[Saved entries]

********************

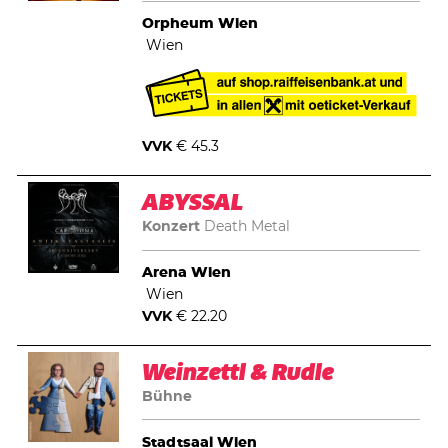
Orpheum Wien
Wien
VVK
€ 45.3
ABYSSAL
Konzert
Death Metal
Arena Wien
Wien
VVK
€ 22.20
Weinzettl & Rudle
Bühne
Stadtsaal Wien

********************

• [Exercise]:
Nothing but an exact copy of the data, without its images, should make up your answer.

• [Task result]:
Orpheum Wien
Wien
VVK
€ 45.3
ABYSSAL
Konzert
Death Metal
Arena Wien
Wien
VVK
€ 22.20
Weinzettl & Rudle
Bühne
Stadtsaal Wien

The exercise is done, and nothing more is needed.